__Your objective__
Which lines in the records below contain the word "plans"? Copy each of them.

__Material for the task__
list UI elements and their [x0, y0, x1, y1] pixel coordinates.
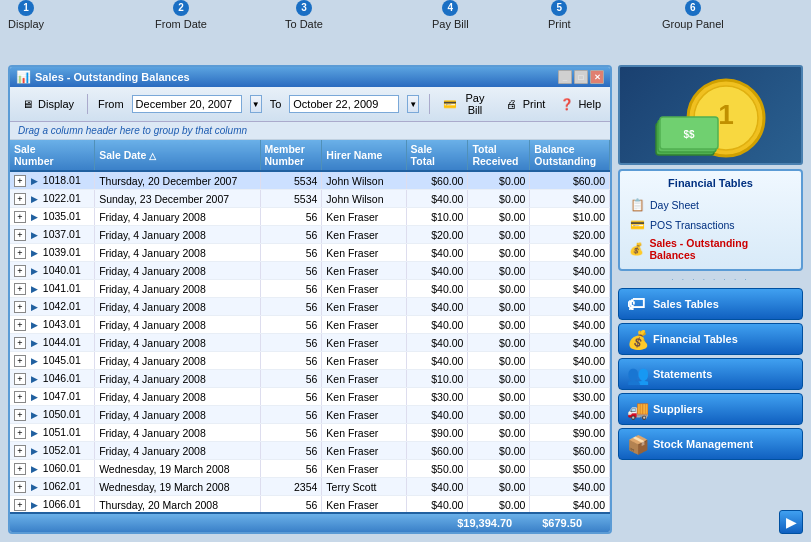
row-expander[interactable]: + — [14, 445, 26, 457]
row-expander[interactable]: + — [14, 175, 26, 187]
nav-suppliers-button[interactable]: 🚚 Suppliers — [618, 393, 803, 425]
nav-label-suppliers: Suppliers — [653, 403, 703, 415]
display-button[interactable]: 🖥 Display — [16, 95, 77, 113]
cell-member-num: 56 — [260, 406, 322, 424]
cell-sale-num: + ▶ 1041.01 — [10, 280, 95, 298]
row-expander[interactable]: + — [14, 481, 26, 493]
svg-text:$$: $$ — [683, 129, 695, 140]
close-button[interactable]: ✕ — [590, 70, 604, 84]
financial-table-item[interactable]: 📋 Day Sheet — [626, 195, 795, 215]
cell-hirer-name: Ken Fraser — [322, 334, 406, 352]
table-row: + ▶ 1066.01 Thursday, 20 March 2008 56 K… — [10, 496, 610, 513]
pay-bill-button[interactable]: 💳 Pay Bill — [440, 91, 493, 117]
table-row: + ▶ 1039.01 Friday, 4 January 2008 56 Ke… — [10, 244, 610, 262]
row-arrow: ▶ — [31, 410, 38, 420]
label-display: 1Display — [8, 0, 44, 30]
from-date-dropdown[interactable]: ▼ — [250, 95, 262, 113]
nav-statements-button[interactable]: 👥 Statements — [618, 358, 803, 390]
row-expander[interactable]: + — [14, 247, 26, 259]
table-row: + ▶ 1041.01 Friday, 4 January 2008 56 Ke… — [10, 280, 610, 298]
row-expander[interactable]: + — [14, 409, 26, 421]
scroll-right-button[interactable]: ▶ — [779, 510, 803, 534]
row-expander[interactable]: + — [14, 427, 26, 439]
row-expander[interactable]: + — [14, 337, 26, 349]
cell-balance: $60.00 — [530, 442, 610, 460]
cell-member-num: 56 — [260, 298, 322, 316]
cell-sale-date: Friday, 4 January 2008 — [95, 388, 260, 406]
cell-total-received: $0.00 — [468, 388, 530, 406]
to-date-input[interactable] — [289, 95, 399, 113]
cell-member-num: 5534 — [260, 171, 322, 190]
row-expander[interactable]: + — [14, 193, 26, 205]
row-expander[interactable]: + — [14, 283, 26, 295]
label-to-date: 3To Date — [285, 0, 323, 30]
financial-table-item[interactable]: 💳 POS Transactions — [626, 215, 795, 235]
maximize-button[interactable]: □ — [574, 70, 588, 84]
cell-sale-num: + ▶ 1047.01 — [10, 388, 95, 406]
cell-sale-num: + ▶ 1060.01 — [10, 460, 95, 478]
cell-sale-num: + ▶ 1045.01 — [10, 352, 95, 370]
row-expander[interactable]: + — [14, 373, 26, 385]
window-controls[interactable]: _ □ ✕ — [558, 70, 604, 84]
cell-total-received: $0.00 — [468, 370, 530, 388]
nav-label-sales: Sales Tables — [653, 298, 719, 310]
cell-balance: $50.00 — [530, 460, 610, 478]
from-date-input[interactable] — [132, 95, 242, 113]
nav-label-stock: Stock Management — [653, 438, 753, 450]
cell-hirer-name: Ken Fraser — [322, 208, 406, 226]
help-button[interactable]: ❓ Help — [556, 95, 604, 113]
cell-sale-date: Sunday, 23 December 2007 — [95, 190, 260, 208]
cell-sale-num: + ▶ 1044.01 — [10, 334, 95, 352]
nav-financial-button[interactable]: 💰 Financial Tables — [618, 323, 803, 355]
row-expander[interactable]: + — [14, 463, 26, 475]
print-button[interactable]: 🖨 Print — [501, 95, 549, 113]
table-row: + ▶ 1051.01 Friday, 4 January 2008 56 Ke… — [10, 424, 610, 442]
cell-member-num: 56 — [260, 316, 322, 334]
cell-sale-total: $20.00 — [406, 226, 468, 244]
table-row: + ▶ 1045.01 Friday, 4 January 2008 56 Ke… — [10, 352, 610, 370]
label-from-date: 2From Date — [155, 0, 207, 30]
cell-sale-num: + ▶ 1052.01 — [10, 442, 95, 460]
table-container[interactable]: SaleNumber Sale Date MemberNumber Hirer … — [10, 140, 610, 512]
col-balance[interactable]: BalanceOutstanding — [530, 140, 610, 171]
row-expander[interactable]: + — [14, 265, 26, 277]
cell-hirer-name: Ken Fraser — [322, 370, 406, 388]
cell-balance: $40.00 — [530, 406, 610, 424]
cell-sale-num: + ▶ 1035.01 — [10, 208, 95, 226]
nav-icon-suppliers: 🚚 — [627, 399, 647, 419]
table-row: + ▶ 1037.01 Friday, 4 January 2008 56 Ke… — [10, 226, 610, 244]
table-header: SaleNumber Sale Date MemberNumber Hirer … — [10, 140, 610, 171]
row-expander[interactable]: + — [14, 229, 26, 241]
cell-total-received: $0.00 — [468, 280, 530, 298]
to-date-dropdown[interactable]: ▼ — [407, 95, 419, 113]
table-row: + ▶ 1040.01 Friday, 4 January 2008 56 Ke… — [10, 262, 610, 280]
cell-hirer-name: Ken Fraser — [322, 226, 406, 244]
row-expander[interactable]: + — [14, 355, 26, 367]
nav-stock-button[interactable]: 📦 Stock Management — [618, 428, 803, 460]
financial-table-item[interactable]: 💰 Sales - Outstanding Balances — [626, 235, 795, 263]
col-hirer-name[interactable]: Hirer Name — [322, 140, 406, 171]
minimize-button[interactable]: _ — [558, 70, 572, 84]
cell-sale-total: $40.00 — [406, 316, 468, 334]
col-sale-total[interactable]: SaleTotal — [406, 140, 468, 171]
col-sale-number[interactable]: SaleNumber — [10, 140, 95, 171]
data-table: SaleNumber Sale Date MemberNumber Hirer … — [10, 140, 610, 512]
table-footer: $19,394.70 $679.50 — [10, 512, 610, 532]
row-arrow: ▶ — [31, 446, 38, 456]
row-expander[interactable]: + — [14, 211, 26, 223]
row-arrow: ▶ — [31, 248, 38, 258]
cell-sale-date: Friday, 4 January 2008 — [95, 352, 260, 370]
coin-image: 1 $$ — [618, 65, 803, 165]
total-received: $679.50 — [542, 517, 582, 529]
nav-sales-button[interactable]: 🏷 Sales Tables — [618, 288, 803, 320]
row-expander[interactable]: + — [14, 391, 26, 403]
row-expander[interactable]: + — [14, 499, 26, 511]
svg-text:1: 1 — [718, 99, 734, 130]
row-expander[interactable]: + — [14, 319, 26, 331]
cell-member-num: 56 — [260, 496, 322, 513]
col-member-number[interactable]: MemberNumber — [260, 140, 322, 171]
col-total-received[interactable]: TotalReceived — [468, 140, 530, 171]
row-expander[interactable]: + — [14, 301, 26, 313]
col-sale-date[interactable]: Sale Date — [95, 140, 260, 171]
cell-hirer-name: Terry Scott — [322, 478, 406, 496]
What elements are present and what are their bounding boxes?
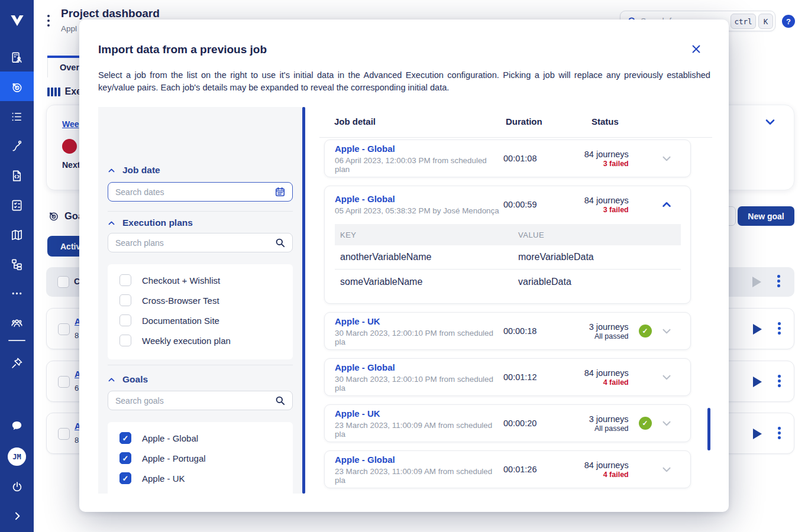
- execution-status-circle: [62, 139, 77, 154]
- kv-row: anotherVariableNamemoreVariableData: [335, 245, 681, 270]
- goals-header-kebab-icon[interactable]: [777, 275, 780, 287]
- checklist-icon[interactable]: [0, 197, 34, 213]
- job-row[interactable]: Apple - Global30 March 2023, 12:00:10 PM…: [324, 358, 691, 396]
- plans-search-input[interactable]: [115, 234, 266, 251]
- run-goal-play-icon[interactable]: [753, 324, 762, 335]
- job-detail-text: 30 March 2023, 12:00:10 PM from schedule…: [335, 329, 503, 346]
- search-icon[interactable]: [274, 395, 286, 408]
- filter-option[interactable]: ✓Apple - UK: [119, 471, 185, 485]
- job-name-link[interactable]: Apple - UK: [335, 316, 380, 326]
- help-button[interactable]: ?: [782, 15, 795, 28]
- users-icon[interactable]: [0, 315, 34, 330]
- execution-plans-section-header[interactable]: Execution plans: [107, 218, 193, 228]
- kv-value: moreVariableData: [518, 252, 594, 262]
- job-journeys-count: 84 journeys: [552, 150, 629, 159]
- list-icon[interactable]: [0, 109, 34, 124]
- filter-option[interactable]: ✓Apple - Global: [119, 431, 198, 445]
- modal-title: Import data from a previous job: [98, 43, 267, 56]
- panel-scrollbar[interactable]: [302, 107, 305, 494]
- expand-sidebar-chevron-icon[interactable]: [0, 508, 34, 524]
- job-row[interactable]: Apple - Global06 April 2023, 12:00:03 PM…: [324, 140, 691, 177]
- run-all-play-icon[interactable]: [752, 277, 761, 287]
- pin-icon[interactable]: [0, 355, 34, 371]
- job-date-search[interactable]: [108, 182, 293, 202]
- collapse-chevron-icon[interactable]: [763, 115, 777, 131]
- job-name-link[interactable]: Apple - Global: [335, 144, 395, 154]
- job-name-link[interactable]: Apple - Global: [335, 455, 395, 465]
- filter-option[interactable]: ✓Apple - Portugal: [119, 451, 206, 465]
- goals-search-input[interactable]: [115, 392, 266, 409]
- kv-column-key: KEY: [335, 231, 518, 239]
- checkbox-checked[interactable]: ✓: [119, 432, 131, 444]
- job-date-section-header[interactable]: Job date: [107, 165, 160, 176]
- job-row[interactable]: Apple - UK23 March 2023, 11:00:09 AM fro…: [324, 404, 691, 442]
- expand-chevron-icon[interactable]: [652, 417, 682, 430]
- checkbox-unchecked[interactable]: [119, 294, 131, 306]
- goal-kebab-icon[interactable]: [778, 427, 781, 439]
- job-name-link[interactable]: Apple - Global: [335, 362, 395, 372]
- job-name-link[interactable]: Apple - UK: [335, 408, 380, 419]
- map-icon[interactable]: [0, 227, 34, 242]
- job-date-search-input[interactable]: [115, 183, 266, 200]
- checkbox-unchecked[interactable]: [119, 314, 131, 326]
- filter-option[interactable]: Checkout + Wishlist: [119, 273, 220, 287]
- job-detail-text: 06 April 2023, 12:00:03 PM from schedule…: [335, 156, 503, 174]
- goals-filter-section-header[interactable]: Goals: [107, 374, 148, 385]
- modal-description: Select a job from the list on the right …: [98, 69, 710, 93]
- select-all-checkbox[interactable]: [57, 276, 69, 288]
- shortcut-key-ctrl: ctrl: [731, 14, 756, 29]
- run-goal-play-icon[interactable]: [753, 429, 762, 439]
- expand-chevron-icon[interactable]: [652, 325, 682, 338]
- more-icon[interactable]: [0, 286, 34, 301]
- expand-chevron-icon[interactable]: [652, 198, 682, 211]
- job-row[interactable]: Apple - UK30 March 2023, 12:00:10 PM fro…: [324, 312, 691, 350]
- goals-target-icon: [47, 210, 60, 222]
- job-duration: 00:01:26: [503, 465, 552, 474]
- goal-checkbox[interactable]: [58, 323, 70, 335]
- goal-checkbox[interactable]: [58, 376, 70, 388]
- job-name-link[interactable]: Apple - Global: [335, 194, 395, 204]
- avatar[interactable]: JM: [8, 447, 26, 466]
- job-status-text: 4 failed: [552, 471, 629, 479]
- filter-option[interactable]: Cross-Browser Test: [119, 293, 219, 307]
- checkbox-checked[interactable]: ✓: [119, 472, 131, 484]
- filter-option[interactable]: Documentation Site: [119, 313, 219, 327]
- goal-checkbox[interactable]: [58, 428, 70, 440]
- column-job-detail: Job detail: [334, 116, 376, 126]
- filter-divider: [108, 211, 293, 212]
- new-goal-button[interactable]: New goal: [738, 206, 794, 226]
- run-goal-play-icon[interactable]: [753, 377, 762, 387]
- chat-icon[interactable]: [0, 418, 34, 433]
- plans-search[interactable]: [108, 233, 293, 252]
- organization-icon[interactable]: [0, 50, 34, 65]
- logout-power-icon[interactable]: [0, 479, 34, 495]
- job-row[interactable]: Apple - Global23 March 2023, 11:00:09 AM…: [324, 450, 691, 488]
- goal-kebab-icon[interactable]: [778, 322, 781, 335]
- code-file-icon[interactable]: [0, 168, 34, 183]
- weekly-plan-link[interactable]: Wee: [62, 119, 79, 129]
- goal-kebab-icon[interactable]: [778, 375, 781, 387]
- calendar-icon[interactable]: [274, 186, 286, 200]
- filter-option-label: Weekly execution plan: [142, 336, 231, 346]
- filter-option-label: Apple - Portugal: [142, 453, 206, 463]
- checkbox-checked[interactable]: ✓: [119, 452, 131, 464]
- checkbox-unchecked[interactable]: [119, 274, 131, 286]
- page-menu-kebab-icon[interactable]: [47, 15, 50, 27]
- close-icon[interactable]: [690, 43, 703, 56]
- goals-search[interactable]: [108, 391, 293, 410]
- jobs-scrollbar[interactable]: [707, 408, 710, 450]
- checkbox-unchecked[interactable]: [119, 335, 131, 346]
- virtuoso-logo[interactable]: [0, 6, 34, 34]
- job-journeys-count: 84 journeys: [552, 368, 629, 378]
- expand-chevron-icon[interactable]: [652, 152, 682, 165]
- import-data-modal: Import data from a previous job Select a…: [79, 20, 729, 512]
- journeys-icon[interactable]: [0, 138, 34, 154]
- job-row[interactable]: Apple - Global05 April 2023, 05:38:32 PM…: [324, 186, 691, 304]
- expand-chevron-icon[interactable]: [652, 371, 682, 384]
- search-icon[interactable]: [274, 237, 286, 251]
- filter-panel: Job date Execution plans Checkout + Wish…: [98, 107, 302, 494]
- expand-chevron-icon[interactable]: [652, 463, 682, 476]
- filter-option[interactable]: Weekly execution plan: [119, 333, 231, 348]
- flowchart-icon[interactable]: [0, 257, 34, 272]
- goals-target-icon[interactable]: [0, 79, 34, 95]
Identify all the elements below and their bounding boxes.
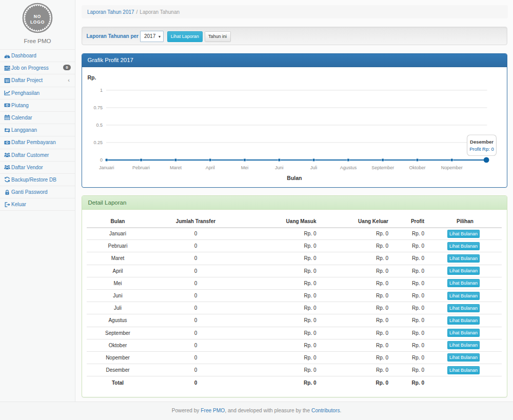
svg-text:Profit Rp: 0: Profit Rp: 0	[469, 146, 494, 152]
svg-text:Januari: Januari	[99, 165, 114, 170]
svg-text:Rp.: Rp.	[87, 74, 96, 80]
svg-text:Juni: Juni	[275, 165, 284, 170]
svg-text:Juli: Juli	[310, 165, 317, 170]
svg-text:NO: NO	[34, 14, 41, 19]
svg-text:Desember: Desember	[470, 139, 494, 145]
svg-text:Mei: Mei	[241, 165, 248, 170]
svg-text:Maret: Maret	[169, 165, 182, 170]
svg-text:September: September	[371, 165, 394, 170]
svg-text:0.75: 0.75	[93, 105, 103, 110]
svg-text:1: 1	[100, 88, 102, 93]
svg-text:Agustus: Agustus	[340, 165, 357, 170]
svg-text:Oktober: Oktober	[409, 165, 425, 170]
svg-text:0.5: 0.5	[96, 123, 103, 128]
svg-text:Nopember: Nopember	[441, 165, 462, 170]
svg-text:April: April	[205, 165, 214, 170]
svg-text:Bulan: Bulan	[287, 175, 302, 181]
svg-text:LOGO: LOGO	[30, 19, 45, 25]
svg-text:0: 0	[100, 157, 102, 163]
svg-text:Pebruari: Pebruari	[132, 165, 150, 170]
svg-text:0.25: 0.25	[93, 140, 103, 145]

__Exercise solution__
- plans-search-input[interactable]: [115, 234, 266, 251]
- execution-plans-section-header[interactable]: Execution plans: [107, 218, 193, 228]
- plans-search[interactable]: [108, 233, 293, 252]
- filter-panel: Job date Execution plans Checkout + Wish…: [98, 107, 302, 494]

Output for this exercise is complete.